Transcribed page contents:
- - - - -
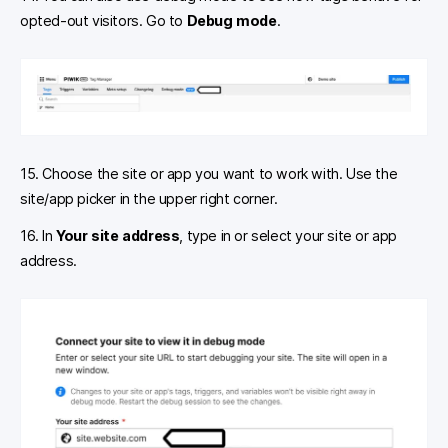
opted-out visitors. Go to
Debug
mode
.
15. Choose the site or app you want to work with. Use the
site/app picker in the upper right corner.
16. In
Your site address
, type in or select your site or app
address.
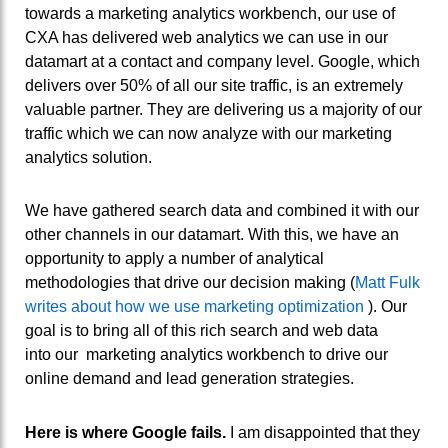
towards a marketing analytics workbench, our use of
CXA has delivered web analytics we can use in our
datamart at a contact and company level. Google, which
delivers over 50% of all our site traffic, is an extremely
valuable partner. They are delivering us a majority of our
traffic which we can now analyze with our marketing
analytics solution.
We have gathered search data and combined it with our
other channels in our datamart. With this, we have an
opportunity to apply a number of analytical
methodologies that drive our decision making (
Matt Fulk
writes about how we use marketing optimization
). Our
goal is to bring all of this rich search and web data
into our marketing analytics workbench to drive our
online demand and lead generation strategies.
Here is where Google fails.
I am disappointed that they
- - - - -
The answer is a number only: how many lines of the data above include "site"?

Exercise solution
5